I’d drunk four shots of Jack Daniels and that’s how I’d explained passing out in my bed. Mother was still gone, up to the moment I’d blacked out. Dead? Gone. Dead, likely. She’d left the copy of Wuthering Heights right in the center of the floor, so I couldn’t miss it, I remember thinking. Though somehow I knew she wouldn’t return, I waited three days, pacing, reading, running my finger over the chalky boards, before phoning the police. That wouldn’t look good.
I pictured them running their yellow tape around trees and across doorways. Their lights littering the sky, their polyester jackets swishing as they strode. But in reality it was not that way. There was no crime scene tape, no searching the house. Only a rookie cop, looked about two years older than me, who asked a few questions and then left. It was the longest day and I tried desperately to hide my shame. Because I wasn’t going to get into the things I knew.
I remember being unsure how I should appear—horrified, terrified, concerned, cool and collected, helpful? Anything but guilty, not so different from how I had to seem with Kennedy, at Rose’s disappearance the other day—which inevitably comes off as suspicious. I couldn’t sort the images that bombarded me, some quite grizzly.
I tried to keep it simple, my desperate attempts to explain without explaining, because I wouldn’t, couldn’t even begin to unravel the truth, much less share it, but I was terrified to become a suspect.
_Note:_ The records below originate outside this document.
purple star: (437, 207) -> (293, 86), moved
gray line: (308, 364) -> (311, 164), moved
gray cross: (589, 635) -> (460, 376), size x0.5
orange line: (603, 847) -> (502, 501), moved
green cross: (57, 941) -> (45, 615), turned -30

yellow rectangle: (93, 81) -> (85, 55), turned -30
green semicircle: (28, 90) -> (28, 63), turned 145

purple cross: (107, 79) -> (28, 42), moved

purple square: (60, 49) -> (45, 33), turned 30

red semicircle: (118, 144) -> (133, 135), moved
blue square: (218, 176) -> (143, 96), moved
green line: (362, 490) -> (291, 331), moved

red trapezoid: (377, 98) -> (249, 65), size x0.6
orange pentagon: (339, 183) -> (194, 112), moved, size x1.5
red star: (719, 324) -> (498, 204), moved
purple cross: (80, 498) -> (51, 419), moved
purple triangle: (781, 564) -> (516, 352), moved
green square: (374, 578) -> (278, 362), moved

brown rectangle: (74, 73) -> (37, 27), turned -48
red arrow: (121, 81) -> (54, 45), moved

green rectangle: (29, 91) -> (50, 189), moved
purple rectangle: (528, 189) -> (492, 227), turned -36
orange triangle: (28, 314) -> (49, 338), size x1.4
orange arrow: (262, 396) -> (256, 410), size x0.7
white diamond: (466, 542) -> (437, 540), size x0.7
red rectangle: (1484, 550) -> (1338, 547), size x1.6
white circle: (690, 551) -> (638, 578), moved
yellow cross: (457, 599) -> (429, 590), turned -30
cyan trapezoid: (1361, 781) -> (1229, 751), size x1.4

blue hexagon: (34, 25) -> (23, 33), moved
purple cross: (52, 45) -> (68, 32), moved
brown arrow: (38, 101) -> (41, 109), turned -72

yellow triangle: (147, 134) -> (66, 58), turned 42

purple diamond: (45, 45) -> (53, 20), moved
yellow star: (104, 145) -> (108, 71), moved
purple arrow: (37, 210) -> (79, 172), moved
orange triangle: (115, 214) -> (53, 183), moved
The day after the questioning and initial investigation, I woke alone at a nearby hotel, as I thought it best if I showed I couldn’t bear to be there, or that I was afraid that someone might harm me. I had mentioned this to the young Officer Lou, and I followed through. I kept picturing them bulldozing the wild garden, which seemed to have taken on a life of its own. I shivered, thinking of it, huddled under starched sheets and scratchy blankets. But no such thing had happened. Mother hated hotels like this. I held onto the image I often came back to: dancing for her, gargling ginger ale from the Princess Leia glass. Had that even happened? It was so hard to know now.
There I was in this place I had only known as a highway landmark that meant I’d be home in ten minutes. It was already noon when I made myself open my eyes. In the room’s incredible blackout-curtain darkness, I rose with dread, and soon realized something else was off kilter. My ankle, throbbing painfully hours earlier the way it always did in the damp, was healed. Beneath the support sock, I could feel the strength in the leg, the blood pumping in a way it hadn’t for a year or so now. The pain was gone. I scanned for a logical explanation where there was none. The story of my life.
Mother was gone. She took my injury with her. It was a parting gift. I allowed myself the soothing warmth of this notion for a few wonderful hours, imagining telling this version of the truth at her funeral. Her last thoughts and actions for me.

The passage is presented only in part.